YOUR INSTRUCTIONS = The answer must be a single number: how many lines below contain "Fachgruppe".

GIVEN RECORDS =
--------------------------------

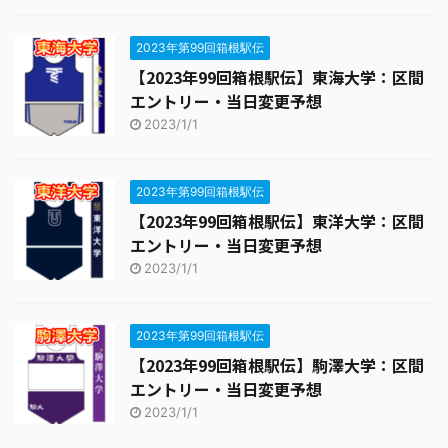
2023年第99回箱根駅伝
【2023年99回箱根駅伝】東海大学：区間
エントリー・当日変更予想
2023/1/1
2023年第99回箱根駅伝
【2023年99回箱根駅伝】東洋大学：区間
エントリー・当日変更予想
2023/1/1
2023年第99回箱根駅伝
【2023年99回箱根駅伝】駒澤大学：区間
エントリー・当日変更予想
2023/1/1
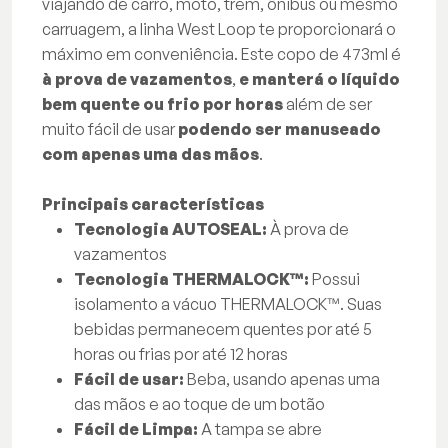
viajando de carro, moto, trem, ônibus ou mesmo
carruagem, a linha West Loop te proporcionará o
máximo em conveniência. Este copo de 473ml é
à prova de vazamentos
,
e manterá o líquido
bem quente ou frio por horas
além de ser
muito fácil de usar
podendo ser manuseado
com apenas uma das mãos
.
Principais características
Tecnologia AUTOSEAL:
À prova de
vazamentos
Tecnologia THERMALOCK™:
Possui
isolamento a vácuo THERMALOCK™. Suas
bebidas permanecem quentes por até 5
horas ou frias por até 12 horas
Fácil de usar:
Beba, usando apenas uma
das mãos e ao toque de um botão
Fácil de Limpa:
A tampa se abre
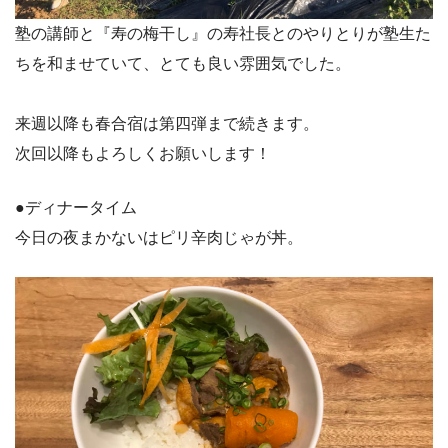
塾の講師と『寿の梅干し』の寿社長とのやりとりが塾生た
ちを和ませていて、とても良い雰囲気でした。
来週以降も春合宿は第四弾まで続きます。
次回以降もよろしくお願いします！
●ディナータイム
今日の夜まかないはピリ辛肉じゃが丼。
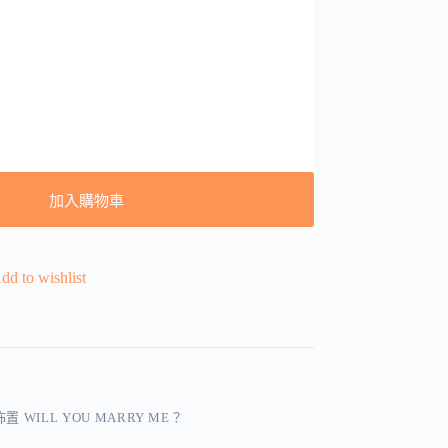
加入購物車
dd to wishlist
置 WILL YOU MARRY ME？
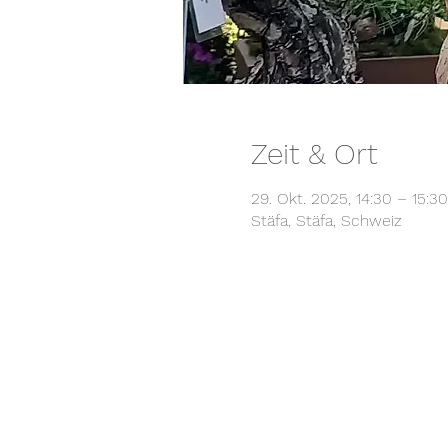
Zeit & Ort
29. Okt. 2025, 14:30 – 15:30
Stäfa, Stäfa, Schweiz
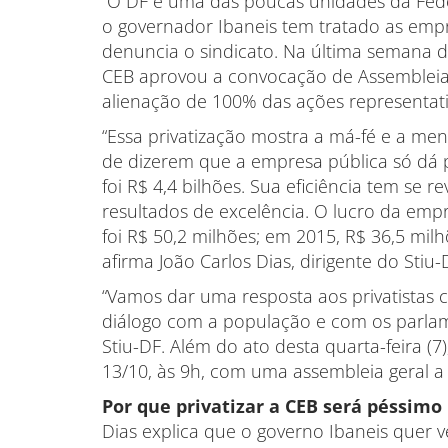
“O DF é uma das poucas unidades da Fed
o governador Ibaneis tem tratado as emp
denuncia o sindicato. Na última semana 
CEB aprovou a convocação de Assembleia 
alienação de 100% das ações representativ
“Essa privatização mostra a má-fé e a me
de dizerem que a empresa pública só dá 
foi R$ 4,4 bilhões. Sua eficiência tem se 
resultados de excelência. O lucro da empr
foi R$ 50,2 milhões; em 2015, R$ 36,5 milh
afirma João Carlos Dias, dirigente do Stiu-
“Vamos dar uma resposta aos privatistas
diálogo com a população e com os parlame
Stiu-DF. Além do ato desta quarta-feira (7),
13/10, às 9h, com uma assembleia geral a 
Por que privatizar a CEB será péssimo
Dias explica que o governo Ibaneis quer 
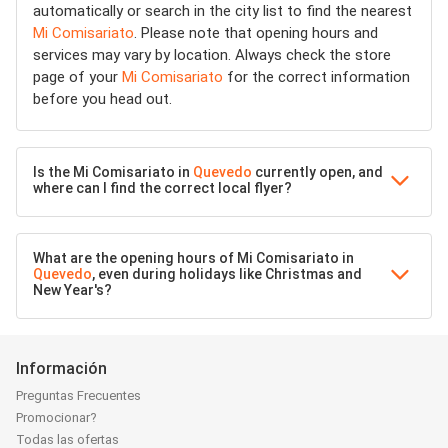
automatically or search in the city list to find the nearest
Mi Comisariato
. Please note that opening hours and
services may vary by location. Always check the store
page of your
Mi Comisariato
for the correct information
before you head out.
Is the Mi Comisariato in
Quevedo
currently open, and
where can I find the correct local flyer?
What are the opening hours of Mi Comisariato in
Quevedo
, even during holidays like Christmas and
New Year's?
Información
Preguntas Frecuentes
Promocionar?
Todas las ofertas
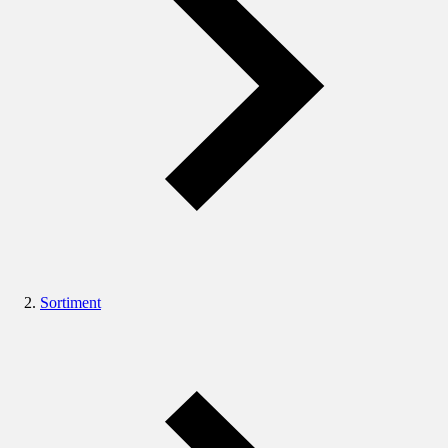
Sortiment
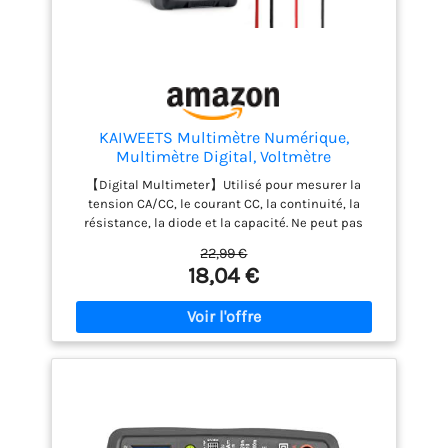
KAIWEETS Multimètre Numérique,
Multimètre Digital, Voltmètre
Multifonctions 4000 Comptes, Testeur
【Digital Multimeter】Utilisé pour mesurer la
Électrique, Ohmmètre, Mesure La Tension
tension CA/CC, le courant CC, la continuité, la
CA/CC, Courant CC, Résistance,
résistance, la diode et la capacité. Ne peut pas
Continuité, Diode
mesurer le courant alternatif ! Utilisé pour évaluer
22,99 €
les problèmes électriques dans les secteurs
18,04 €
automobile, industriel et domestique. 【Plage plus
large】Mesure de tension CC : 400 mV ~ 600 V ;
Mesure de tension CA : 40 V ~ 600 V ; Mesure de
courant CC : 40 mA ~ 10 A ; Mesure de résistance :
400 Ω ~ 40 MΩ ; Mesure de capacité : 4 000 nF ~
40,00 mF. 【Multimètre portable】KM100s
Multimètre avec fonction de test de tension sans
contact, fonction de maintien des données et
d'extinction automatique. Affichage à 4 chiffres,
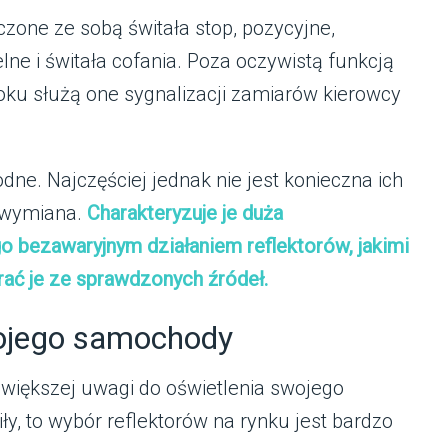
czone ze sobą świtała stop, pozycyjne,
ne i świtała cofania. Poza oczywistą funkcją
ku służą one sygnalizacji zamiarów kierowcy
ne. Najczęściej jednak nie jest konieczna ich
a wymiana.
Charakteryzuje je duża
go bezawaryjnym działaniem reflektorów, jakimi
rać je ze sprawdzonych źródeł.
wojego samochody
 większej uwagi do oświetlenia swojego
iły, to wybór reflektorów na rynku jest bardzo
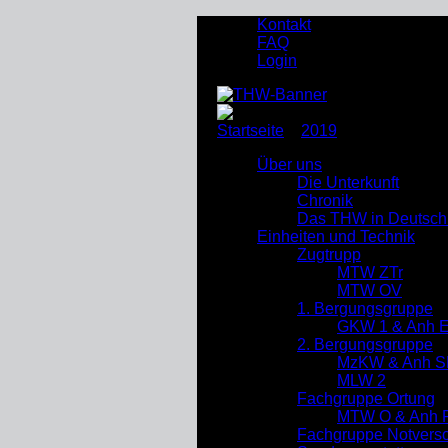
Kontakt
FAQ
Login
Startseite
»
2019
»
August
Über uns
Die Unterkunft
Chronik
Das THW in Deutsch
Einheiten und Technik
Zugtrupp
MTW ZTr
MTW OV
1. Bergungsgruppe
GKW 1 & Anh 
2. Bergungsgruppe
MzKW & Anh S
MLW 2
Fachgruppe Ortung
MTW O & Anh R
Fachgruppe Notverso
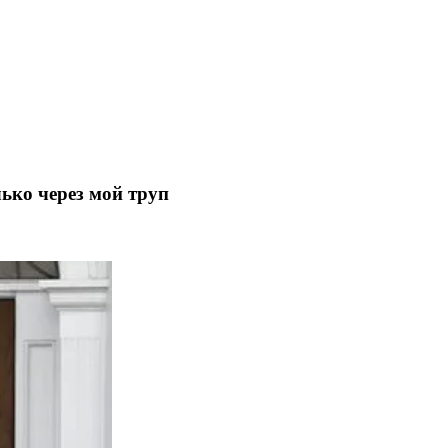
ько через мой труп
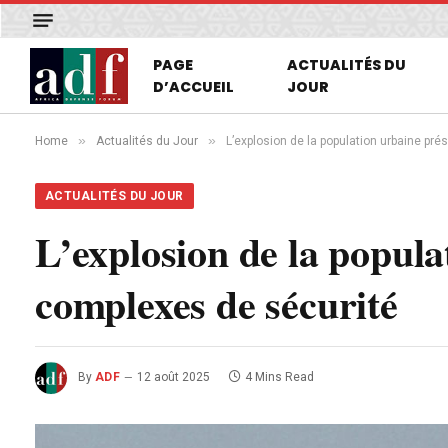
PAGE
ACTUALITÉS DU
D’ACCUEIL
JOUR
»
»
Home
Actualités du Jour
L’explosion de la population urbaine pr
ACTUALITÉS DU JOUR
L’explosion de la popula
complexes de sécurité
By
ADF
12 août 2025
4 Mins Read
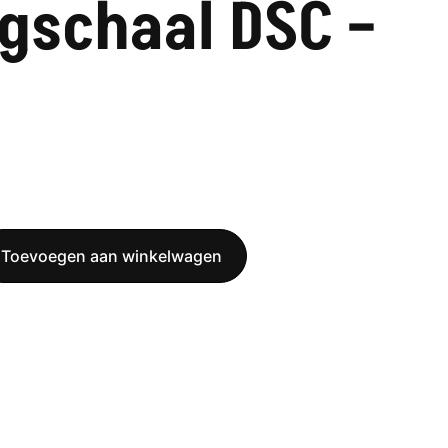
gschaal DSC –
Toevoegen aan winkelwagen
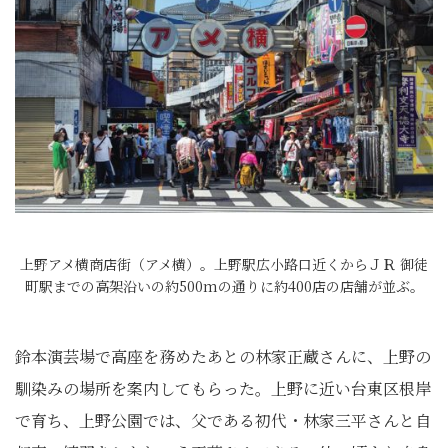
上野アメ横商店街（アメ横）。上野駅広小路口近くからＪＲ 御徒
町駅までの高架沿いの約500mの通りに約400店の店舗が並ぶ。
鈴本演芸場で高座を務めたあとの林家正蔵さんに、上野の
馴染みの場所を案内してもらった。上野に近い台東区根岸
で育ち、上野公園では、父である初代・林家三平さんと自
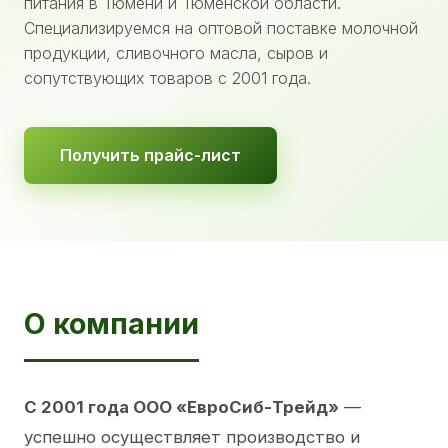
питания в Тюмени и Тюменской области.
Специализируемся на оптовой поставке молочной
продукции, сливочного масла, сыров и
сопутствующих товаров с 2001 года.
Получить прайс-лист
О компании
С 2001 года ООО «ЕвроСиб-Трейд»
—
успешно осуществляет производство и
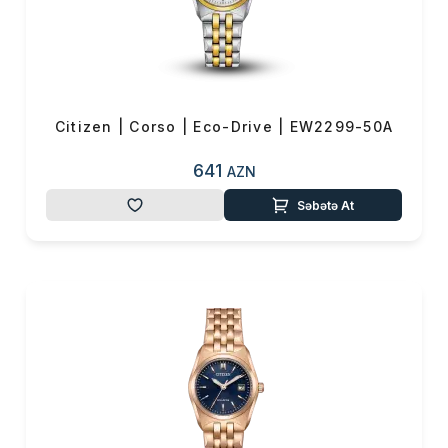
Citizen | Corso | Eco-Drive | EW2299-50A
641
AZN
Səbətə At
Məhsul(lar) səbətə əlavə edildi
Sifarişin detalları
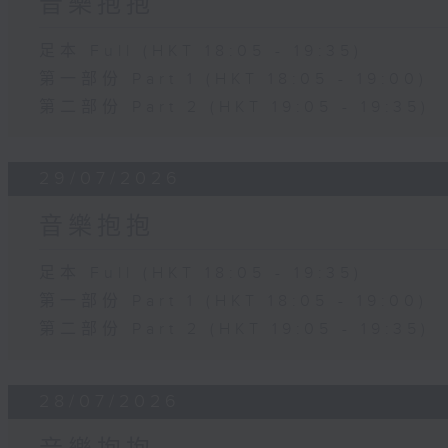
音樂抱抱
足本 Full (HKT 18:05 - 19:35)
第一部份 Part 1 (HKT 18:05 - 19:00)
第二部份 Part 2 (HKT 19:05 - 19:35)
29/07/2026
音樂抱抱
足本 Full (HKT 18:05 - 19:35)
第一部份 Part 1 (HKT 18:05 - 19:00)
第二部份 Part 2 (HKT 19:05 - 19:35)
28/07/2026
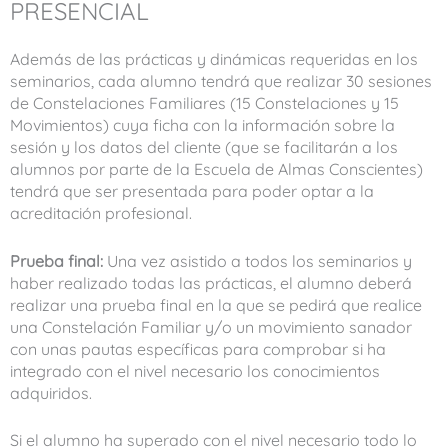
PRESENCIAL
Además de las prácticas y dinámicas requeridas en los
seminarios, cada alumno tendrá que realizar 30 sesiones
de Constelaciones Familiares (15 Constelaciones y 15
Movimientos) cuya ficha con la información sobre la
sesión y los datos del cliente (que se facilitarán a los
alumnos por parte de la Escuela de Almas Conscientes)
tendrá que ser presentada para poder optar a la
acreditación profesional.
Prueba final:
Una vez asistido a todos los seminarios y
haber realizado todas las prácticas, el alumno deberá
realizar una prueba final en la que se pedirá que realice
una Constelación Familiar y/o un movimiento sanador
con unas pautas específicas para comprobar si ha
integrado con el nivel necesario los conocimientos
adquiridos.
Si el alumno ha superado con el nivel necesario todo lo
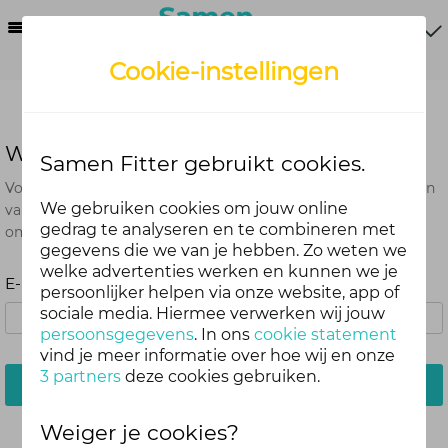
Menu
Cookie-instellingen
Wachtwoord vergeten?
Samen Fitter gebruikt cookies.
Voer het e-mailadres in dat je hebt gebruikt bij het aanmaken
We gebruiken cookies om jouw online
van je account. Je ontvangt van ons een e-mail met een link
gedrag te analyseren en te combineren met
om je wachtwoord opnieuw in te stellen.
gegevens die we van je hebben. Zo weten we
welke advertenties werken en kunnen we je
E-mailadres:
persoonlijker helpen via onze website, app of
sociale media. Hiermee verwerken wij jouw
persoonsgegevens
. In ons
cookie statement
vind je meer informatie over hoe wij en onze
3 partners
deze cookies gebruiken.
Stuur mij een e-mail
Weiger je cookies?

--------------------------------

RESPONSE TO THIS TASK = 2